Noted: Apple Inc.’s magical touch changed the music industry forever – so why not TV? The company behind the iPhone and iTunes is working on a plan to let consumers subscribe to only the TV channels they want, reports the Wall Street Journal in “Apple TV-Service Proposal Gets Some Nibbles.”
The newspaper, citing “people familiar with the matter,” said CBS Corp. and Walt Disney Co. are considering Apple’s plan to offer TV subscriptions over the Internet for a monthly fee. Apple would pay the major networks like CBS and ABC about $2 to $4 a month per subscriber. Basic cable networks might get $1 to $2 per month. A “best of television” package could cost $30 a month. Apple reportedly hopes to introduce the service in 2010.
“If Apple signs up enough networks to launch a viable service — still a very big if — it could ultimately alter the economics of the television business. The service could undermine the big bundles of channels that cable, satellite and telecommunications companies, including Comcast Corp. and DirecTV Inc., have traditionally sold in packages to subscribers.”
It’s an interesting, but not unexpected move by a company that doesn’t offer TV service. Right now, Time Warner Cable customers are facing the possible loss of Fox TV shows as negotiations between the cable company and network hit a wall and the two began publicly bickering about money. Fox’s parent company, News Corp., wants the cable company to pay a fee to offer Fox to subscribers — reportedly up to $1 a month per customer. Cable companies didn’t previously pay a fee to offer customers the major TV networks, which are of course offered free over the air to consumers with a good TV antenna.
Pali Research analyst Richard Greenberg believes neither side will budge and come January 1, Time Warner customers in Orange County and Los Angeles will be among the throngs who won’t be able to tune into “American Idol,” “24″ and other popular Fox TV shows.

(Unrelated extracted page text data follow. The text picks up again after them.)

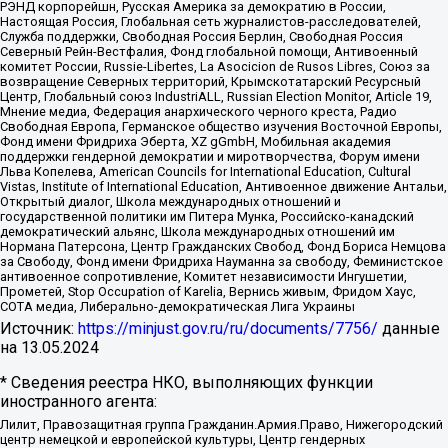
РЭНД корпорейшн, Русская Америка за демократию в России,
Настоящая Россия, Глобальная сеть журналистов-расследователей,
Служба поддержки, Свободная Россия Берлин, Свободная Россия
Северный Рейн-Вестфалия, Фонд глобальной помощи, Антивоенный
комитет России, Russie-Libertes, La Asocicion de Rusos Libres, Союз за
возвращение Северных территорий, Крымскотатарский Ресурсный
Центр, Глобальный союз IndustriALL, Russian Election Monitor, Article 19,
Мнение медиа, Федерация анархического черного креста, Радио
Свободная Европа, Германское общество изучения Восточной Европы,
Фонд имени Фридриха Эберта, XZ gGmbH, Мобильная академия
поддержки гендерной демократии и миротворчества, Форум имени
Льва Копелева, American Councils for International Education, Cultural
Vistas, Institute of International Education, Антивоенное движение Антальи,
Открытый диалог, Школа международных отношений и
государственной политики им Питера Мунка, Российско-канадский
демократический альянс, Школа международных отношений им
Нормана Патерсона, Центр Гражданских Свобод, Фонд Бориса Немцова
за Свободу, Фонд имени Фридриха Науманна за свободу, Феминистское
антивоенное сопротивление, Комитет независимости Ингушетии,
Прометей, Stop Occupation of Karelia, Вернись живым, Фридом Хаус,
СОТА медиа, Либерально-демократическая Лига Украины
Источник:
https://minjust.gov.ru/ru/documents/7756/
данные
на
13.05.2024
* Сведения реестра НКО, выполняющих функции
иностранного агента:
Лилит, Правозащитная группа Гражданин.Армия.Право, Нижегородский
центр немецкой и европейской культуры, Центр гендерных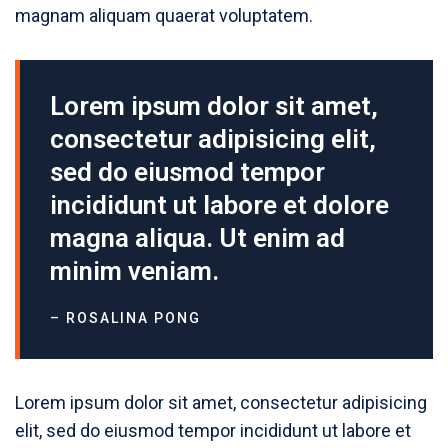
magnam aliquam quaerat voluptatem.
Lorem ipsum dolor sit amet,
consectetur adipisicing elit,
sed do eiusmod tempor
incididunt ut labore et dolore
magna aliqua. Ut enim ad
minim veniam.
– ROSALINA PONG
Lorem ipsum dolor sit amet, consectetur adipisicing
elit, sed do eiusmod tempor incididunt ut labore et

“While there is no way to forecast when FOX/TWC will come to an agreement, the only thing that is clear is that the current “battle royale” is going to get a lot uglier as the week progresses. We continue to believe there is a high likelihood that programming will get dropped/pulled as both sides are trying to make a point…,” Greenberg wrote in a blog update Monday.
Apple already sells TV shows and movies through its iTunes store. This would offer customers a subscription to a TV network.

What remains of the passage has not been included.